Words, words, words by Bill Kirton
After being so pleasantly surprised by the number and nature of comments provoked by my first Authors Electric blog, the pressure is on. And yes, that’s a deliberate example of a hanging participle because it gives me the opportunity to show that I know what a hanging participle is.
Anyway, as I was saying ... the pressure. It seems that by speculating on the ‘literary’ aspects of our trade I was offering some sort of relief from the traditional (and, let’s face it, crucially important), topic of marketing, increasing sales, raising profiles and the rest. I can assure you that, had I been any good at selling, I’d have written about that, but I’m not. So, at least to begin with, I’ll try to fill the role of a specific archetype in this village-like online community.
Villages have vicars, pub landlords, squires and postmistresses, but there’s only one role that includes the word ‘village’ in its title – idiot. However, despite Danny Boyle’s plans for the Olympic opening ceremony, the archetypal rural idyll he references is no longer representative of who and how we are; it’s given way to a middle class urban vision of 4 x 4s and drizzled Balsamic vinegar. Political correctness has also insisted that you can only say ‘idiot’ if it’s followed by ‘savant’. So there’s a need for different archetypes. Which is why (Yes, I know you shouldn’t begin a new sentence with a relative pronoun), I’m proposing myself not necessarily as its idiot (although some of you may disagree) but as its ‘village pretentious git’.

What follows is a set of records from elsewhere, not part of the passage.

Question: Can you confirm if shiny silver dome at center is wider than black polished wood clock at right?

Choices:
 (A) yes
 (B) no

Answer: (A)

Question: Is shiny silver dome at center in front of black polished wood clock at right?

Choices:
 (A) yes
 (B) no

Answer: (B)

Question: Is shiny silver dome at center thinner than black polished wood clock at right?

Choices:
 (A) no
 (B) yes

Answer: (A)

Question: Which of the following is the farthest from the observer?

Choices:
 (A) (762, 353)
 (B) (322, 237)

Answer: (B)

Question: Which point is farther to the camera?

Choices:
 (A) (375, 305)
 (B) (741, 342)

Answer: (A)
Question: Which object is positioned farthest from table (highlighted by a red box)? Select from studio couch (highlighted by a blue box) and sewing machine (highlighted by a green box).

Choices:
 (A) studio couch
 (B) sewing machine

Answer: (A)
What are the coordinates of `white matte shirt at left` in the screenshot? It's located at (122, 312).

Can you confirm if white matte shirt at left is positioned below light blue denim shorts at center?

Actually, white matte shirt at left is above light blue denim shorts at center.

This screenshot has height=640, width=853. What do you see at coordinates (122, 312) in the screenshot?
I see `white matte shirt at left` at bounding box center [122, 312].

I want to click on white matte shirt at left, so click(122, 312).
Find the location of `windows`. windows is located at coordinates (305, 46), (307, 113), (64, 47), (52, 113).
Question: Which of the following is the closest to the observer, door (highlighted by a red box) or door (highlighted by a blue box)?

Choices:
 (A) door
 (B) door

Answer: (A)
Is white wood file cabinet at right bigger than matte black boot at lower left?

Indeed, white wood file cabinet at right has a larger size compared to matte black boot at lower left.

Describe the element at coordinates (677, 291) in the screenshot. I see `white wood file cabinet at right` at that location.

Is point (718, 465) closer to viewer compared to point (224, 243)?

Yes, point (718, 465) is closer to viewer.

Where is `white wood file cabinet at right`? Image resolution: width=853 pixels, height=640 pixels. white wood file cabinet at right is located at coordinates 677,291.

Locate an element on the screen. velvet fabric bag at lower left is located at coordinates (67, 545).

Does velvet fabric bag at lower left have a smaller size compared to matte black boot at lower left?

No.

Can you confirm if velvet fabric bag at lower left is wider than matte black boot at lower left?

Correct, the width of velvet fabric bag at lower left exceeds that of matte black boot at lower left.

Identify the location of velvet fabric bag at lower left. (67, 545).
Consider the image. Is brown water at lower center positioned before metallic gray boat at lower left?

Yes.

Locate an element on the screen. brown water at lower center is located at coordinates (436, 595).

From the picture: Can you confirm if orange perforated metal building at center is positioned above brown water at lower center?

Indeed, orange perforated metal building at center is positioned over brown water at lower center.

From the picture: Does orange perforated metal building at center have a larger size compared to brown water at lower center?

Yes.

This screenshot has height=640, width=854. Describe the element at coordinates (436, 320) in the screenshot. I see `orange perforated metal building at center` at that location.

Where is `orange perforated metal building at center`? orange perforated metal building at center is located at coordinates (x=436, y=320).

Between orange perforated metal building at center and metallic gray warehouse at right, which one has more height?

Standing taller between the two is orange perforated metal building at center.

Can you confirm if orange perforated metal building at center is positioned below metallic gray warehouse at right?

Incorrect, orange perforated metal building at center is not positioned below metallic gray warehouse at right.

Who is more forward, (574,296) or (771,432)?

So much for my function. Now to the substance of this blog. (And yes, I also know that neither of those is a true sentence, but I’m a writer – in fact, in the words of my granddaughter, ‘a grate riter’ – so I can do what I like with words.)
Words define us, our own but also other people’s. When asked to put modesty aside and describe ourselves, we may opt for ‘generous’, ‘sensitive’, ‘kind’, ‘understanding’, ‘intelligent’ and many other words which will cause people to want to have our babies. But if someone else decides we’re ‘thick’, ‘obnoxious’, ‘selfish’, ‘vulgar’ or ascribes other, similar qualities to us, the door to obstetrics will remain closed. Be warned, we’re dealing with existentialism here, where ‘Hell is other people’.
You may think it unlikely that there could be such a disparity between opinions but try this: in a corridor, you see a young, sharply-dressed man taking great care combing his hair, teasing it into peaks or whatever people with hair do to it. What’s your snap judgement on him? Probably along the lines of ‘vain’, ‘fancies himself’, ‘wanker’. Then you see the notice on the door outside which he’s standing: ‘Interviews 2.30’. Is he still a wanker? Or is he perhaps desperate to get the job because he has a young family to support? The thing is that actions, such as hair combing, don’t ‘mean’ anything in themselves, but we base our judgements on them and those judgements, once articulated, become ‘truths’.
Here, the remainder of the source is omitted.